▶ [Assignment]: Reproduce exactly, and only, the lines below from the one containing "物件の詳細・ご相談はお気軽にお問い合わせくださ" through the one containing "広さで、家具配置もしやすい開放的な空間です！・対".

---*---

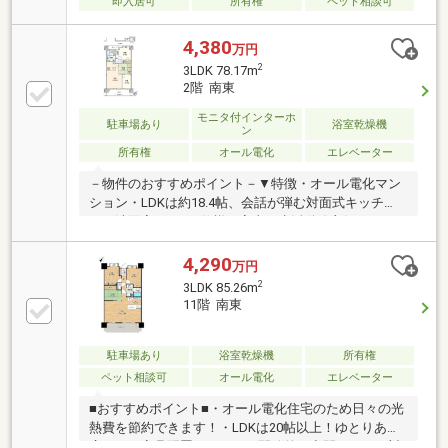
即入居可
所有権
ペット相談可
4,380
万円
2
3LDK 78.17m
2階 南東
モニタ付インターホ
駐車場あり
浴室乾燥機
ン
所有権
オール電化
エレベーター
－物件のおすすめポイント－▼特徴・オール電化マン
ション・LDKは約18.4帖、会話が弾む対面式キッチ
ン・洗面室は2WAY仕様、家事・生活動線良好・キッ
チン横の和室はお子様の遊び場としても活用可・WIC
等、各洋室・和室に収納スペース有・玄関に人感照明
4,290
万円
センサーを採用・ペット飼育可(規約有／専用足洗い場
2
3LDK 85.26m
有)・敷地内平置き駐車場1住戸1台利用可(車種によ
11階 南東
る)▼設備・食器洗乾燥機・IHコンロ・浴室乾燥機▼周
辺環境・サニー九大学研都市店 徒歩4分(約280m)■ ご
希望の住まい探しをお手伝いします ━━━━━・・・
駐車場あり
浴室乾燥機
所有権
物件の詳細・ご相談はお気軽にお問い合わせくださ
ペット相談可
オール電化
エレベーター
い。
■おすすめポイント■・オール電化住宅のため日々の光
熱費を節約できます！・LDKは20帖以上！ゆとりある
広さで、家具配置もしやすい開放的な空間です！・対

---*---

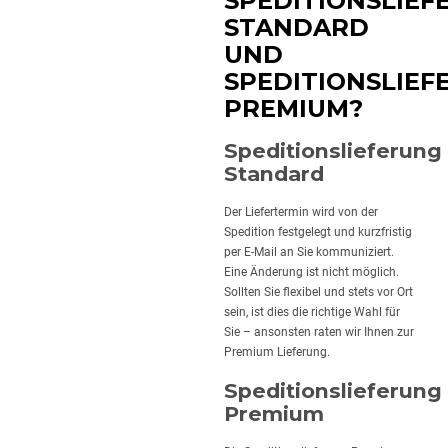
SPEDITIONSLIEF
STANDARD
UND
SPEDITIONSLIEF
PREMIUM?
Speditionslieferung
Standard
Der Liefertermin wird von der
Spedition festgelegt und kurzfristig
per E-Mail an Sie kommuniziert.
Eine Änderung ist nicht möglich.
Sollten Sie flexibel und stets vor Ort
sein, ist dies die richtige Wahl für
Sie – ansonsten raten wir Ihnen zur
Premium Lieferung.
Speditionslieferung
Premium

---*---

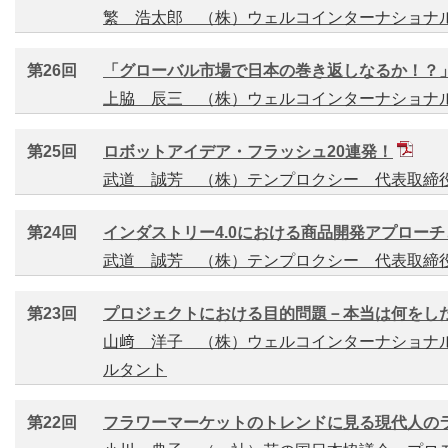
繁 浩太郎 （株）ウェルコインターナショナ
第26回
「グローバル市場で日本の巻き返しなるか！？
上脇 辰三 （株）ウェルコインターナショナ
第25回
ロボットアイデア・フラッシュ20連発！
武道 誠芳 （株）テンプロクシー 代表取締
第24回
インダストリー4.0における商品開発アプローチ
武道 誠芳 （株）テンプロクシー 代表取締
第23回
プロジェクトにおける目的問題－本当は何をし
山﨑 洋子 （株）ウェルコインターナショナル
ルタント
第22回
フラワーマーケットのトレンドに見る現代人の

---*---

▶ [Solution to this task]:
物件の詳細・ご相談はお気軽にお問い合わせくださ
ペット相談可
オール電化
エレベーター
い。
■おすすめポイント■・オール電化住宅のため日々の光
熱費を節約できます！・LDKは20帖以上！ゆとりある
広さで、家具配置もしやすい開放的な空間です！・対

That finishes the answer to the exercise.